Advice

Home for the Holidays?

5 tips to get you through it

Home for the Holidays?
written by Tarini Fernando
December 7, 2018 2:10 pm

Heading back home for winter break can mean a lot of great things: relaxing nights watching cheesy Christmas movies, or fun days making gingerbread houses with your relatives. But that’s not all. 

Being back at home for three whole weeks also means getting some tough questions from your parents and relatives. Things can get awkward. You’ll probably hear the regular barrage of questions: How are your grades? Are you sure about your major? Are you planning to do a masters? A PhD? And when you’re an arts major like me, there will definitely be questions about what “real job” you can get with a Bachelor of Arts.  

That’s on top of all the questions you’ll get about your love life. Any cute boys at school? Have you started dating yet? Who’s that you were just texting? 

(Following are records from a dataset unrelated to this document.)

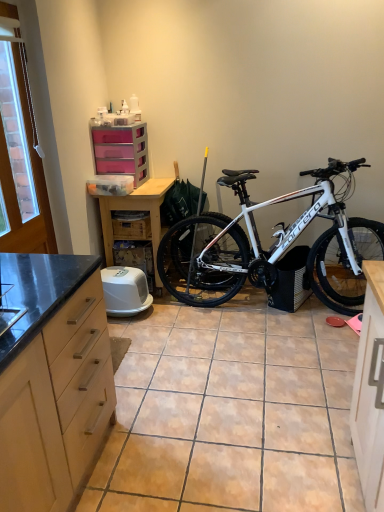 The image size is (384, 512). What are the coordinates of `vacant space to the right of white plastic litter box at center` in the screenshot? It's located at (174, 318). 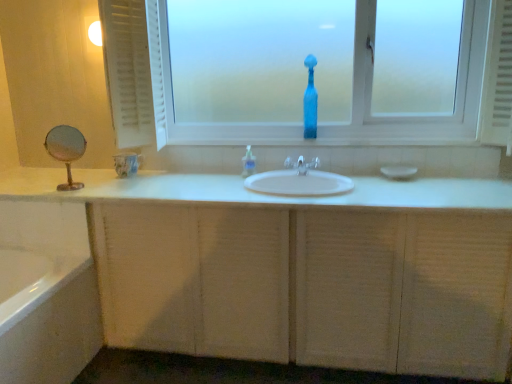 What are the coordinates of `free space behind clear plastic faucet at center` in the screenshot? It's located at (295, 167). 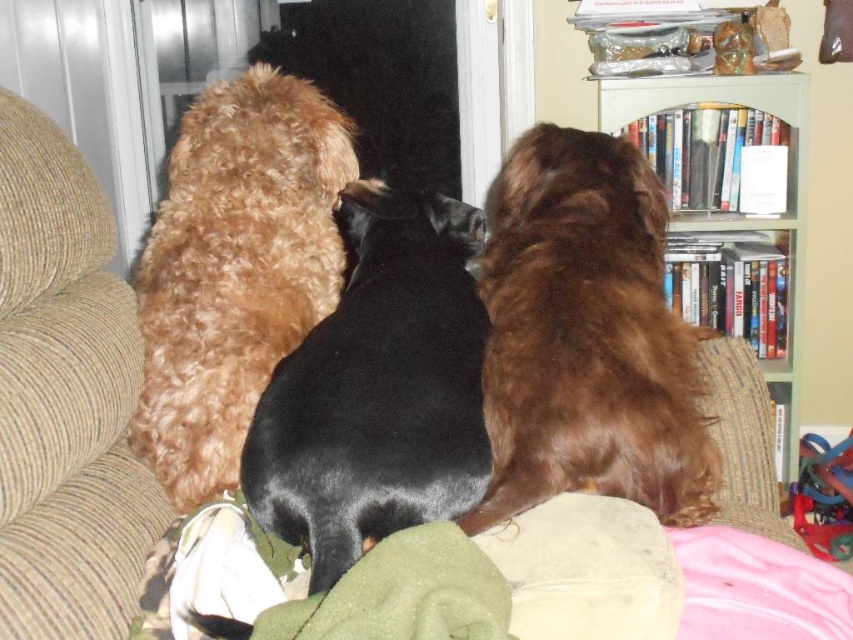 Question: Where is beige corduroy couch at left located in relation to shaggy golden-brown dog at center in the image?

Choices:
 (A) left
 (B) right

Answer: (A)

Question: Is black shiny dog at center to the right of shaggy golden-brown dog at center from the viewer's perspective?

Choices:
 (A) yes
 (B) no

Answer: (A)

Question: Which point is closer to the camera taking this photo?

Choices:
 (A) (734, 80)
 (B) (471, 276)
 (C) (595, 358)

Answer: (C)

Question: Among these points, which one is farthest from the camera?

Choices:
 (A) (102, 356)
 (B) (410, 282)

Answer: (B)

Question: Is brown fluffy dog at right positioned behind black shiny dog at center?

Choices:
 (A) no
 (B) yes

Answer: (B)

Question: Which object appears farthest from the camera in this image?

Choices:
 (A) shaggy golden-brown dog at center
 (B) brown fluffy dog at right
 (C) green painted wood bookshelf at upper right

Answer: (C) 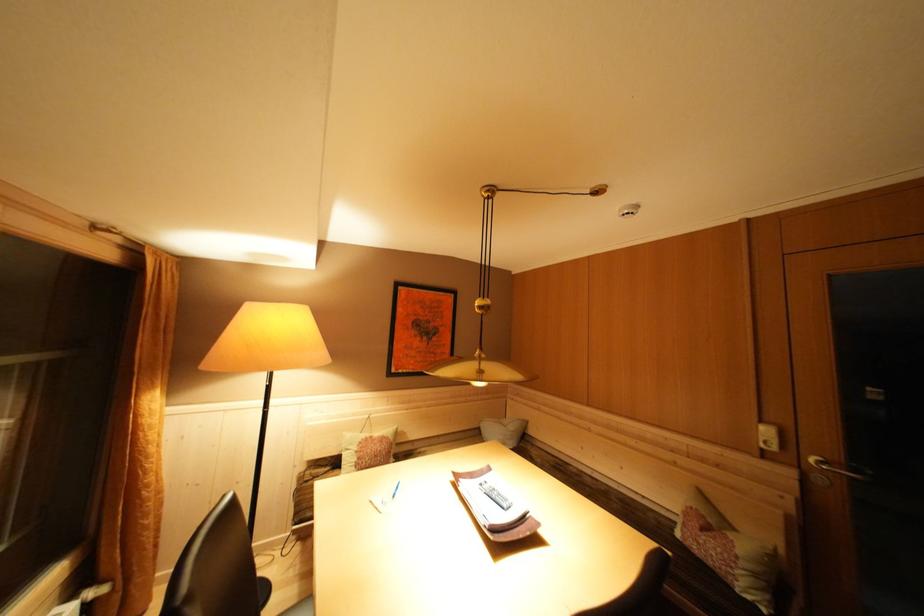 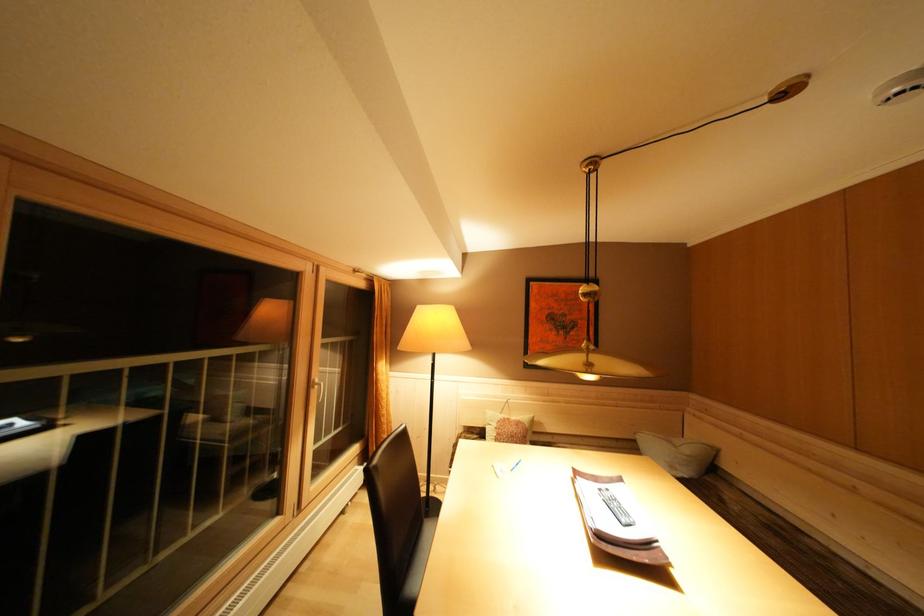 Find the pixel in the second image that matches the point at 488,488 in the first image.

(608, 495) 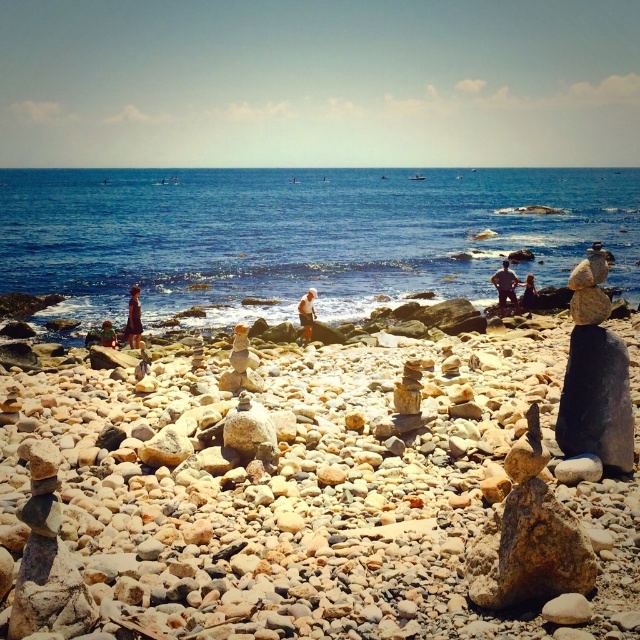 Is smooth sand at center taller than dark brown leather pants at center?

No.

Who is taller, smooth sand at center or dark brown leather pants at center?

dark brown leather pants at center

Locate an element on the screen. smooth sand at center is located at coordinates (241, 349).

Where is `smooth sand at center`? This screenshot has width=640, height=640. smooth sand at center is located at coordinates (241, 349).

Who is shorter, brown fabric dress at lower left or light brown wooden stick at center?

With less height is light brown wooden stick at center.

Locate an element on the screen. brown fabric dress at lower left is located at coordinates (132, 317).

Which is above, smooth sand at center or light brown hair at center?

smooth sand at center

Is smooth sand at center above light brown hair at center?

Yes.

This screenshot has width=640, height=640. Describe the element at coordinates (241, 349) in the screenshot. I see `smooth sand at center` at that location.

This screenshot has height=640, width=640. Identify the location of smooth sand at center. (241, 349).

There’s never an easy answer to these questions. It can take years for students to decide what they want to major in, and what they wish to do with their lives after graduating.  

And how can you tell grandma that the boy you’re texting is someone you met on Tinder? 

Tip 1: Not so obvious avoidance 

“You can’t really avoid it,” says Gabrielle Geneau a student from New Brunswick. “If somebody asks you [annoying questions] … just say really short answers so they can stop pestering you about it.” 

Another student, Wesley Giffen, says he recommends spending time in places other than home to avoid those awkward school-related conversations. He does this by catching up with high school friends who are also in university.  

“It’s different when somebody who’s in university now asks you that kind of stuff,” Giffen says, “because then they can relate.” 

Tip 2: Show don’t tell 

Another concern many parents or guardians have is about your work ethic. They might ask you if you’re actually getting anything done at school. That’s a real concern for Avery Cole, a student who is from Nova Scotia but whose family lives far away from Halifax. 

“They don’t think that I’m ever in class,” says Cole. 

So, whenever he is home, Cole uses this trick to let his parents know that he is actually getting work done: “I try to do my work in front of them. Instead of doing it in my room, I’ll do it on the kitchen table, just so they won’t bother me about it.” 

Tip 3: Obvious avoidance 

When dealing with love life questions, there are a few tricks that may work under the right conditions. If you’re getting questioned about dating during dinner, try constantly stuffing food into your mouth so you don’t have time to speak.  

For a more long-term solution, change the topic of conversation to something stupid one of your siblings did (if you’re feeling particularly evil).  

In a worst-case scenario, just talk about politics.  

Tip 4: Just be honest 

As much as you can try to avoid your family’s questions, at a certain point, you just have to face them. And I recommend just telling them the truth. 

Tell them if you’re marks aren’t the best. Tell them if you’re thinking about switching majors. Tell them if you just started dating this guy you’ve only met twice in person.  

Yes, it may cause a shitstorm of anger and more inquiry, especially if you’re talking to the people paying for your education (‘Do you know how much it costs for us to send you away? What happened to wanting a chemistry degree?’).  

But the people around you should want you to get the best out of your university experience. They should be there to support you and your decisions, and the only way they can do that is if you’re honest with them. 

Tip 5: Relax 

However you decide to spend your break, know that the most important thing is that you relax.  

Unless you’re writing a thesis, winter break is the only time in a full school year where you don’t have any work to do for classes. One semester has just finished, and another is on the way. If you want to get a head start on readings, go for it, but in my experience, that never works out. 

I take winter break as a time to do all the things I never have time for during the semester. I read books that have been sitting on my desk for months, waiting to be read simply for pleasure. I watch everything that’s been sitting on my watch list for weeks and I enjoy it. I pick up my pencil and paintbrush again and make art for hours. 

Take this time to not think about school if you can, because another semester of stress will be here before you know it.